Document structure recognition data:

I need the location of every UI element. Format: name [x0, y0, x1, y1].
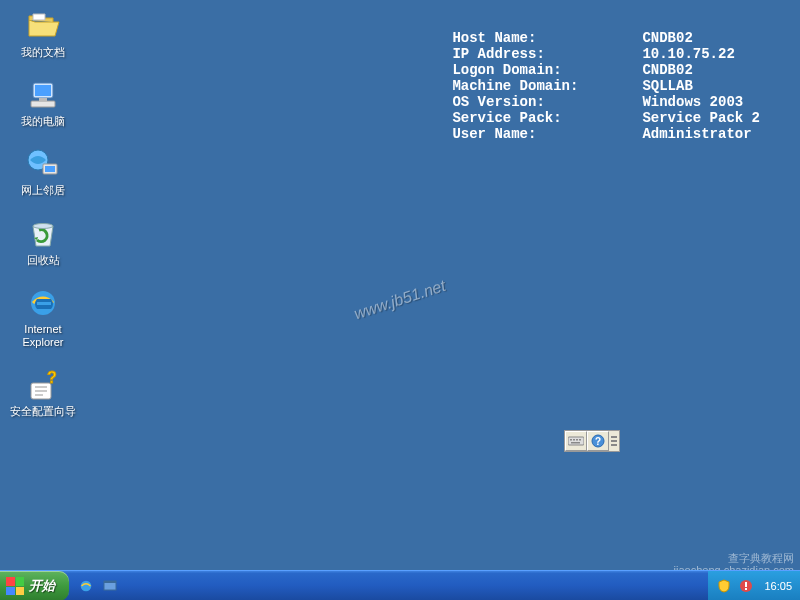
- network-places-icon[interactable]: 网上邻居: [8, 146, 78, 197]
- security-config-wizard-icon[interactable]: ? 安全配置向导: [8, 367, 78, 418]
- svg-point-7: [33, 223, 53, 228]
- bginfo-value: CNDB02: [642, 62, 692, 78]
- folder-open-icon: [25, 8, 61, 44]
- watermark-center: www.jb51.net: [352, 277, 448, 324]
- start-button[interactable]: 开始: [0, 571, 69, 600]
- icon-label: 安全配置向导: [10, 405, 76, 418]
- svg-text:?: ?: [47, 369, 57, 386]
- bginfo-label: Logon Domain:: [452, 62, 642, 78]
- svg-rect-14: [573, 439, 575, 441]
- taskbar: 开始 16:05: [0, 570, 800, 600]
- svg-rect-12: [568, 437, 584, 445]
- toolbar-grip[interactable]: [609, 431, 619, 451]
- ie-icon: [25, 285, 61, 321]
- taskbar-clock[interactable]: 16:05: [760, 580, 792, 592]
- svg-rect-22: [104, 581, 116, 583]
- svg-rect-2: [31, 101, 55, 107]
- bginfo-value: Administrator: [642, 126, 751, 142]
- internet-explorer-icon[interactable]: Internet Explorer: [8, 285, 78, 349]
- bginfo-value: SQLLAB: [642, 78, 692, 94]
- watermark-bottom-line1: 查字典教程网: [674, 552, 794, 564]
- bginfo-label: Host Name:: [452, 30, 642, 46]
- svg-rect-9: [37, 302, 51, 305]
- bginfo-label: IP Address:: [452, 46, 642, 62]
- desktop-icons-container: 我的文档 我的电脑 网上邻居: [8, 8, 78, 418]
- bginfo-value: 10.10.75.22: [642, 46, 734, 62]
- start-label: 开始: [29, 577, 55, 595]
- icon-label: 回收站: [27, 254, 60, 267]
- bginfo-label: Service Pack:: [452, 110, 642, 126]
- svg-rect-3: [39, 98, 47, 101]
- svg-rect-15: [576, 439, 578, 441]
- bginfo-label: Machine Domain:: [452, 78, 642, 94]
- desktop[interactable]: 我的文档 我的电脑 网上邻居: [0, 0, 800, 600]
- windows-flag-icon: [6, 577, 24, 595]
- bginfo-value: Service Pack 2: [642, 110, 760, 126]
- recycle-icon: [25, 216, 61, 252]
- icon-label: 网上邻居: [21, 184, 65, 197]
- wizard-icon: ?: [25, 367, 61, 403]
- svg-text:?: ?: [595, 436, 601, 447]
- svg-rect-6: [45, 166, 55, 172]
- bginfo-value: Windows 2003: [642, 94, 743, 110]
- icon-label: Internet Explorer: [23, 323, 64, 349]
- network-icon: [25, 146, 61, 182]
- computer-icon: [25, 77, 61, 113]
- svg-rect-1: [35, 85, 51, 96]
- floating-toolbar[interactable]: ?: [564, 430, 620, 452]
- toolbar-keyboard-button[interactable]: [565, 431, 587, 451]
- svg-rect-16: [579, 439, 581, 441]
- svg-rect-17: [571, 442, 580, 444]
- svg-rect-24: [745, 582, 747, 587]
- icon-label: 我的文档: [21, 46, 65, 59]
- my-computer-icon[interactable]: 我的电脑: [8, 77, 78, 128]
- ql-show-desktop-button[interactable]: [99, 575, 121, 597]
- toolbar-help-button[interactable]: ?: [587, 431, 609, 451]
- system-tray: 16:05: [708, 571, 800, 600]
- recycle-bin-icon[interactable]: 回收站: [8, 216, 78, 267]
- my-documents-icon[interactable]: 我的文档: [8, 8, 78, 59]
- bginfo-label: User Name:: [452, 126, 642, 142]
- svg-rect-25: [745, 588, 747, 590]
- tray-security-icon[interactable]: [716, 578, 732, 594]
- tray-warning-icon[interactable]: [738, 578, 754, 594]
- icon-label: 我的电脑: [21, 115, 65, 128]
- ql-ie-button[interactable]: [75, 575, 97, 597]
- quick-launch: [69, 571, 127, 600]
- bginfo-value: CNDB02: [642, 30, 692, 46]
- bginfo-label: OS Version:: [452, 94, 642, 110]
- bginfo-overlay: Host Name:CNDB02 IP Address:10.10.75.22 …: [452, 30, 760, 142]
- svg-rect-13: [570, 439, 572, 441]
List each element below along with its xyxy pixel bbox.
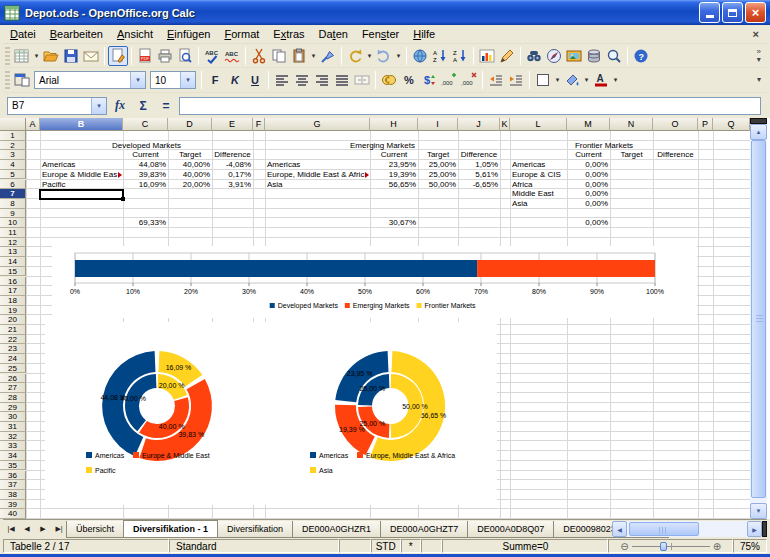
sheet-tab-de000a0d8q07[interactable]: DE000A0D8Q07 (467, 521, 554, 538)
column-header-M[interactable]: M (567, 118, 610, 131)
horizontal-scrollbar[interactable]: ◀ ▶ (612, 521, 762, 537)
titlebar[interactable]: Depot.ods - OpenOffice.org Calc × (0, 0, 770, 25)
menu-einfgen[interactable]: Einfügen (160, 26, 217, 42)
row-header-25[interactable]: 25 (0, 364, 26, 374)
cell-B5[interactable]: Europe & Middle Eas (40, 170, 123, 180)
sheet-tab-de000a0ghzt7[interactable]: DE000A0GHZT7 (380, 521, 468, 538)
cell-E6[interactable]: 3,91% (212, 180, 253, 190)
donut-charts-object[interactable]: 44,08 %39,83 %16,09 %40,00 %40,00 %20,00… (45, 322, 497, 505)
cell-D4[interactable]: 40,00% (168, 160, 212, 170)
cell-M4[interactable]: 0,00% (567, 160, 610, 170)
minimize-button[interactable] (699, 2, 720, 23)
zoom-level-indicator[interactable]: 75% (733, 539, 767, 553)
sheet-tab--bersicht[interactable]: Übersicht (66, 521, 124, 538)
bar-segment-developed-markets[interactable] (75, 260, 477, 277)
row-header-30[interactable]: 30 (0, 412, 26, 422)
first-sheet-button[interactable]: |◀ (3, 521, 19, 537)
standard-format-button[interactable]: $ (419, 70, 439, 90)
cell-H4[interactable]: 23,95% (370, 160, 418, 170)
cell-C5[interactable]: 39,83% (123, 170, 168, 180)
function-wizard-button[interactable]: fx (110, 96, 130, 116)
zoom-slider-thumb[interactable] (660, 542, 667, 551)
horizontal-scroll-thumb[interactable] (629, 522, 699, 536)
cell-M10[interactable]: 0,00% (567, 218, 610, 228)
row-header-5[interactable]: 5 (0, 170, 26, 180)
decrease-indent-button[interactable] (486, 70, 506, 90)
column-header-L[interactable]: L (510, 118, 567, 131)
column-header-C[interactable]: C (123, 118, 168, 131)
split-window-handle-horizontal[interactable] (762, 521, 767, 537)
data-sources-button[interactable] (584, 46, 604, 66)
delete-decimal-button[interactable]: ,000 (459, 70, 479, 90)
cell-G2[interactable]: Emerging Markets (265, 141, 500, 151)
open-button[interactable] (41, 46, 61, 66)
column-header-D[interactable]: D (168, 118, 212, 131)
cell-M5[interactable]: 0,00% (567, 170, 610, 180)
column-header-Q[interactable]: Q (713, 118, 750, 131)
row-header-7[interactable]: 7 (0, 189, 26, 199)
cell-H6[interactable]: 56,65% (370, 180, 418, 190)
cell-H10[interactable]: 30,67% (370, 218, 418, 228)
undo-dropdown[interactable]: ▾ (365, 46, 374, 66)
row-header-10[interactable]: 10 (0, 218, 26, 228)
row-header-35[interactable]: 35 (0, 461, 26, 471)
sheet-tab-de000a0ghzr1[interactable]: DE000A0GHZR1 (292, 521, 381, 538)
select-all-corner[interactable] (0, 118, 26, 131)
scroll-left-button[interactable]: ◀ (612, 521, 627, 537)
row-header-29[interactable]: 29 (0, 403, 26, 413)
draw-functions-button[interactable] (497, 46, 517, 66)
row-header-8[interactable]: 8 (0, 199, 26, 209)
cell-L8[interactable]: Asia (510, 199, 567, 209)
cell-I6[interactable]: 50,00% (418, 180, 458, 190)
row-header-6[interactable]: 6 (0, 180, 26, 190)
background-color-dropdown[interactable]: ▾ (582, 70, 591, 90)
borders-button[interactable] (533, 70, 553, 90)
row-header-18[interactable]: 18 (0, 296, 26, 306)
column-header-H[interactable]: H (370, 118, 418, 131)
page-preview-button[interactable] (175, 46, 195, 66)
cell-L7[interactable]: Middle East (510, 189, 567, 199)
sheet-tab-diversifikation[interactable]: Diversifikation (217, 521, 293, 538)
column-header-F[interactable]: F (253, 118, 265, 131)
formula-input[interactable] (179, 97, 761, 115)
new-document-button[interactable] (12, 46, 32, 66)
redo-button[interactable] (374, 46, 394, 66)
scroll-down-button[interactable]: ▼ (750, 503, 767, 519)
paste-dropdown[interactable]: ▾ (309, 46, 318, 66)
sort-descending-button[interactable]: ZA (450, 46, 470, 66)
cell-C10[interactable]: 69,33% (123, 218, 168, 228)
column-header-P[interactable]: P (698, 118, 713, 131)
row-header-22[interactable]: 22 (0, 335, 26, 345)
cell-reference-dropdown[interactable]: ▾ (91, 98, 106, 114)
column-header-N[interactable]: N (610, 118, 653, 131)
cell-B2[interactable]: Developed Markets (40, 141, 253, 151)
cell-N3[interactable]: Target (610, 150, 653, 160)
active-cell-B7[interactable] (39, 189, 124, 200)
autospellcheck-button[interactable]: ABC (222, 46, 242, 66)
close-window-button[interactable]: × (745, 2, 766, 23)
row-header-9[interactable]: 9 (0, 209, 26, 219)
insert-chart-button[interactable] (477, 46, 497, 66)
cell-C6[interactable]: 16,09% (123, 180, 168, 190)
edit-mode-button[interactable] (108, 46, 128, 66)
cell-L2[interactable]: Frontier Markets (510, 141, 698, 151)
sheet-tab-diversifikation-1[interactable]: Diversifikation - 1 (123, 520, 218, 538)
allocation-bar-chart-object[interactable]: 0%10%20%30%40%50%60%70%80%90%100%Develop… (52, 246, 697, 318)
cell-G4[interactable]: Americas (265, 160, 370, 170)
cell-D3[interactable]: Target (168, 150, 212, 160)
row-header-2[interactable]: 2 (0, 141, 26, 151)
cell-C4[interactable]: 44,08% (123, 160, 168, 170)
background-color-button[interactable] (562, 70, 582, 90)
maximize-button[interactable] (722, 2, 743, 23)
toolbar-overflow-button[interactable]: ▾ (757, 76, 767, 84)
page-style-indicator[interactable]: Standard (169, 539, 339, 553)
column-header-B[interactable]: B (40, 118, 123, 131)
row-header-37[interactable]: 37 (0, 480, 26, 490)
font-name-dropdown[interactable]: ▾ (130, 72, 145, 88)
redo-dropdown[interactable]: ▾ (394, 46, 403, 66)
cell-J4[interactable]: 1,05% (458, 160, 500, 170)
increase-indent-button[interactable] (506, 70, 526, 90)
menu-fenster[interactable]: Fenster (355, 26, 406, 42)
bold-button[interactable]: F (205, 70, 225, 90)
toolbar-grip[interactable] (5, 47, 10, 65)
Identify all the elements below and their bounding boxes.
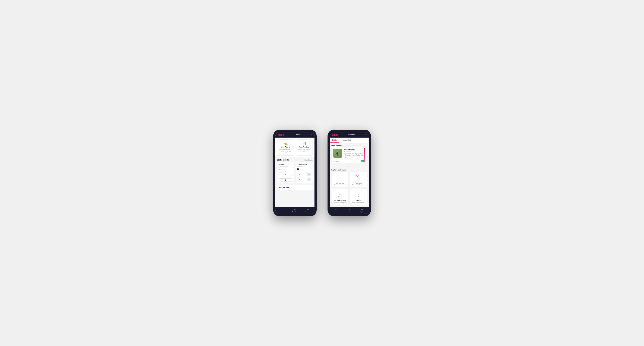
svg-line-5: [338, 153, 339, 153]
nav-home-label-2: Home: [334, 211, 338, 213]
approach-title: Approach: [355, 182, 362, 184]
off-tee-icon-area: [336, 173, 344, 181]
svg-line-28: [358, 195, 358, 196]
featured-footer: ◎ 9 shots APP: [332, 159, 367, 163]
putt-val-cell: PUTT 4: [307, 176, 311, 181]
tabs-bar: Drills Favourites: [330, 138, 369, 143]
phone-home: clippd Home ≡ ⛳ Add Round Record your sh…: [273, 130, 317, 216]
activities-icon: ✦: [294, 208, 296, 211]
add-practice-icon: 📋: [302, 141, 306, 145]
dot-1[interactable]: [347, 166, 348, 167]
practice-value: 0: [279, 178, 293, 182]
putt-value: 4: [307, 178, 311, 181]
tournament-value: 0: [279, 173, 293, 176]
activity-section-header: Last 3 Months View Activity: [276, 158, 314, 162]
app-logo-2: clippd: [332, 133, 338, 136]
skill-putting[interactable]: Putting Make and lag practice: [350, 189, 367, 205]
dot-3[interactable]: [350, 166, 351, 167]
drill-desc: Play 1 shot at each target yardage. If y…: [344, 153, 365, 158]
tournament-cell: Tournament 0: [279, 172, 293, 176]
nav-capture[interactable]: ⊕ Capture: [302, 208, 314, 213]
skill-approach[interactable]: Approach Dial-in to hit the green: [350, 172, 367, 187]
carousel-dots: [330, 165, 369, 168]
approach-icon-area: [354, 173, 362, 181]
app-logo: clippd: [278, 133, 284, 136]
menu-icon-2[interactable]: ≡: [365, 133, 366, 136]
category-bar: [364, 148, 365, 163]
svg-line-3: [337, 154, 338, 156]
rounds-grid: Tournament 0 Practice 0: [279, 172, 293, 182]
off-tee-title: Off The Tee: [336, 182, 344, 184]
last-3-months-title: Last 3 Months: [277, 159, 289, 161]
practice-content: Drills Favourites Most Popular: [330, 138, 369, 207]
capture-icon: ⊕: [307, 208, 309, 211]
tab-drills[interactable]: Drills: [330, 138, 339, 143]
ott-cell: OTT 0: [297, 172, 301, 176]
svg-line-30: [358, 193, 359, 194]
drills-capture-label: Drills Capture: [297, 166, 311, 167]
nav-home-2[interactable]: ⌂ Home: [330, 208, 343, 213]
golf-bag-row[interactable]: My Golf Bag ›: [277, 184, 313, 190]
svg-point-22: [358, 196, 359, 197]
off-tee-desc: Power and accuracy: [334, 184, 346, 185]
svg-line-29: [358, 194, 359, 195]
add-practice-desc: Capture your practice off-the-course: [297, 149, 311, 152]
explore-header: Explore skill areas: [330, 168, 369, 172]
app-header-practice: clippd Practice ≡: [330, 132, 369, 138]
around-green-icon-area: [336, 191, 344, 199]
svg-point-7: [340, 180, 340, 180]
app-cell: [302, 172, 306, 176]
skill-off-the-tee[interactable]: Off The Tee Power and accuracy: [332, 172, 348, 187]
bottom-nav-practice: ⌂ Home ✦ Activities ⊕ Capture: [330, 207, 369, 214]
chevron-right-icon: ›: [310, 186, 310, 188]
app-value: 4: [307, 173, 311, 176]
drills-box: Practice Drills Drills Capture 8 OTT 0 A…: [296, 162, 313, 183]
add-practice-card[interactable]: 📋 Add Practice Capture your practice off…: [296, 139, 313, 156]
add-round-icon: ⛳: [284, 141, 288, 145]
tab-favourites[interactable]: Favourites: [339, 138, 354, 143]
skill-around-green[interactable]: Around The Green Hone your short game: [332, 189, 348, 205]
around-green-title: Around The Green: [334, 199, 346, 201]
rounds-title: Rounds: [279, 164, 293, 165]
shots-info: ◎ 9 shots: [333, 160, 339, 162]
featured-drill-card[interactable]: Wedge Ladder ☆ 50–100 yds Play 1 shot at…: [332, 147, 367, 164]
drills-title: Practice Drills: [297, 164, 311, 165]
home-icon: ⌂: [281, 208, 282, 211]
dot-2[interactable]: [349, 166, 350, 167]
featured-drill-info: Wedge Ladder ☆ 50–100 yds Play 1 shot at…: [344, 149, 365, 158]
most-popular-header: Most Popular: [330, 143, 369, 147]
app-badge: APP: [361, 160, 365, 162]
putting-title: Putting: [356, 199, 361, 201]
add-round-card[interactable]: ⛳ Add Round Record your shots in fast or…: [277, 139, 294, 156]
nav-capture-label: Capture: [305, 211, 310, 213]
stats-container: Rounds Rounds Capture 0 Tournament 0 Pra…: [276, 162, 314, 184]
putting-desc: Make and lag practice: [352, 201, 364, 203]
menu-icon[interactable]: ≡: [311, 133, 312, 136]
activities-icon-2: ✦: [348, 208, 350, 211]
home-content: ⛳ Add Round Record your shots in fast or…: [276, 138, 314, 207]
nav-capture-label-2: Capture: [360, 211, 365, 213]
arg-value: 0: [297, 178, 301, 181]
drill-title: Wedge Ladder: [344, 149, 355, 150]
practice-cell: Practice 0: [279, 177, 293, 182]
nav-home[interactable]: ⌂ Home: [276, 208, 288, 213]
ott-value: 0: [297, 173, 301, 176]
bottom-nav-home: ⌂ Home ✦ Activities ⊕ Capture: [276, 207, 314, 214]
app-title-practice: Practice: [348, 134, 356, 136]
add-practice-title: Add Practice: [299, 146, 309, 148]
nav-home-label: Home: [280, 211, 284, 213]
putt-cell: [302, 176, 306, 181]
nav-capture-2[interactable]: ⊕ Capture: [356, 208, 369, 213]
add-round-desc: Record your shots in fast or enhanced mo…: [279, 149, 292, 154]
arg-cell: ARG 0: [297, 176, 301, 181]
nav-activities-2[interactable]: ✦ Activities: [343, 208, 356, 213]
featured-drill-image: [333, 149, 342, 158]
nav-activities-label: Activities: [292, 211, 298, 213]
view-activity-link[interactable]: View Activity: [304, 159, 312, 161]
action-cards: ⛳ Add Round Record your shots in fast or…: [276, 138, 314, 158]
phone-practice: clippd Practice ≡ Drills Favourites Most…: [328, 130, 371, 216]
nav-activities[interactable]: ✦ Activities: [288, 208, 302, 213]
app-header-home: clippd Home ≡: [276, 132, 314, 138]
rounds-big-number: 0: [279, 167, 293, 171]
svg-point-9: [358, 178, 359, 179]
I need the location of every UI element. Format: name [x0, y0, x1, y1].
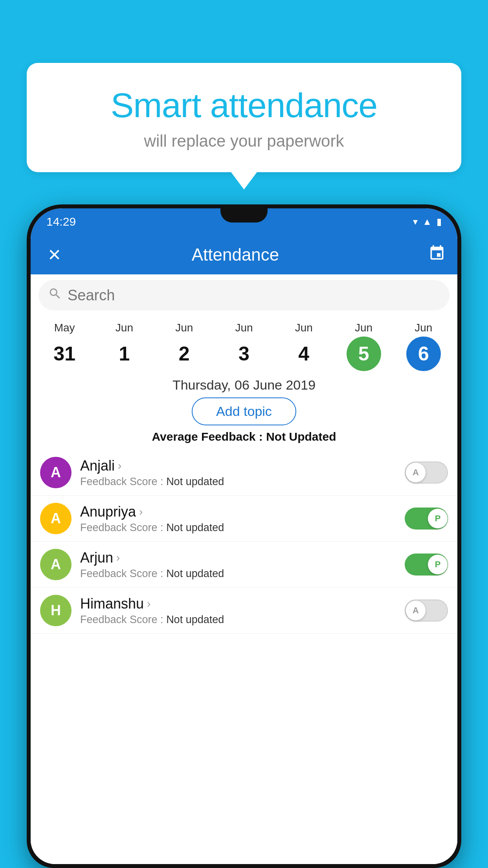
student-name[interactable]: Anjali › [80, 458, 398, 474]
cal-month: May [54, 322, 75, 334]
phone-frame: 14:29 ▾ ▲ ▮ ✕ Attendance [27, 204, 461, 868]
student-feedback: Feedback Score : Not updated [80, 476, 398, 488]
calendar-icon[interactable] [428, 245, 446, 265]
cal-date: 5 [347, 337, 381, 371]
toggle-container: A [405, 600, 448, 622]
list-item: AArjun ›Feedback Score : Not updatedP [31, 542, 457, 588]
toggle-container: P [405, 508, 448, 530]
student-info: Himanshu ›Feedback Score : Not updated [80, 596, 398, 626]
search-icon [48, 287, 62, 304]
student-feedback: Feedback Score : Not updated [80, 522, 398, 534]
avg-feedback-value: Not Updated [266, 430, 336, 443]
phone-inner: 14:29 ▾ ▲ ▮ ✕ Attendance [31, 208, 457, 864]
calendar-day[interactable]: Jun4 [274, 322, 334, 371]
cal-date: 1 [107, 337, 141, 371]
avatar: A [40, 457, 72, 488]
cal-date: 4 [286, 337, 321, 371]
close-button[interactable]: ✕ [42, 245, 66, 265]
list-item: AAnjali ›Feedback Score : Not updatedA [31, 450, 457, 496]
avatar: A [40, 503, 72, 534]
cal-date: 31 [47, 337, 82, 371]
student-info: Arjun ›Feedback Score : Not updated [80, 550, 398, 580]
student-list: AAnjali ›Feedback Score : Not updatedAAA… [31, 450, 457, 634]
student-feedback: Feedback Score : Not updated [80, 614, 398, 626]
add-topic-button[interactable]: Add topic [192, 397, 296, 425]
calendar-day[interactable]: Jun2 [154, 322, 214, 371]
attendance-toggle[interactable]: P [405, 554, 448, 576]
selected-date: Thursday, 06 June 2019 [31, 377, 457, 393]
toggle-knob: A [406, 601, 426, 620]
list-item: AAnupriya ›Feedback Score : Not updatedP [31, 496, 457, 542]
student-feedback: Feedback Score : Not updated [80, 568, 398, 580]
student-info: Anupriya ›Feedback Score : Not updated [80, 504, 398, 534]
attendance-toggle[interactable]: A [405, 600, 448, 622]
cal-date: 3 [227, 337, 261, 371]
app-title: Attendance [74, 245, 397, 265]
cal-month: Jun [355, 322, 372, 334]
toggle-knob: P [428, 509, 448, 528]
cal-month: Jun [415, 322, 432, 334]
cal-date: 2 [167, 337, 202, 371]
attendance-toggle[interactable]: A [405, 462, 448, 484]
battery-icon: ▮ [437, 216, 442, 227]
signal-icon: ▲ [422, 216, 432, 227]
status-time: 14:29 [46, 215, 76, 228]
status-bar: 14:29 ▾ ▲ ▮ [31, 208, 457, 235]
toggle-knob: A [406, 463, 426, 482]
student-name[interactable]: Himanshu › [80, 596, 398, 612]
student-name[interactable]: Arjun › [80, 550, 398, 566]
toggle-knob: P [428, 555, 448, 574]
avg-feedback-label: Average Feedback : [152, 430, 262, 443]
calendar-day[interactable]: Jun3 [214, 322, 274, 371]
speech-bubble: Smart attendance will replace your paper… [27, 63, 461, 172]
search-bar [39, 280, 449, 311]
avatar: A [40, 549, 72, 580]
cal-month: Jun [175, 322, 193, 334]
search-input[interactable] [68, 287, 440, 304]
chevron-right-icon: › [116, 552, 120, 564]
bubble-subtitle: will replace your paperwork [42, 132, 446, 151]
notch [220, 208, 268, 223]
toggle-container: P [405, 554, 448, 576]
app-bar: ✕ Attendance [31, 235, 457, 274]
wifi-icon: ▾ [413, 216, 418, 227]
status-icons: ▾ ▲ ▮ [413, 216, 442, 227]
calendar-row: May31Jun1Jun2Jun3Jun4Jun5Jun6 [31, 316, 457, 371]
toggle-container: A [405, 462, 448, 484]
calendar-day[interactable]: May31 [35, 322, 94, 371]
student-info: Anjali ›Feedback Score : Not updated [80, 458, 398, 488]
phone-screen: 14:29 ▾ ▲ ▮ ✕ Attendance [31, 208, 457, 864]
cal-month: Jun [116, 322, 133, 334]
cal-month: Jun [235, 322, 253, 334]
avg-feedback: Average Feedback : Not Updated [31, 430, 457, 443]
calendar-day[interactable]: Jun1 [94, 322, 154, 371]
chevron-right-icon: › [118, 460, 121, 472]
list-item: HHimanshu ›Feedback Score : Not updatedA [31, 588, 457, 634]
chevron-right-icon: › [147, 598, 150, 610]
avatar: H [40, 595, 72, 626]
calendar-day[interactable]: Jun5 [334, 322, 393, 371]
cal-date: 6 [406, 337, 441, 371]
student-name[interactable]: Anupriya › [80, 504, 398, 520]
app-content: May31Jun1Jun2Jun3Jun4Jun5Jun6 Thursday, … [31, 274, 457, 864]
cal-month: Jun [295, 322, 313, 334]
bubble-title: Smart attendance [42, 86, 446, 125]
calendar-day[interactable]: Jun6 [394, 322, 453, 371]
chevron-right-icon: › [139, 506, 143, 518]
add-topic-container: Add topic [31, 397, 457, 425]
attendance-toggle[interactable]: P [405, 508, 448, 530]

_BRIEF:_ Find every line in the records that contains the word "Popular"; copy those lines.

_SOLUTION:_
practice-content: Drills Favourites Most Popular: [330, 138, 369, 207]
most-popular-header: Most Popular: [330, 143, 369, 147]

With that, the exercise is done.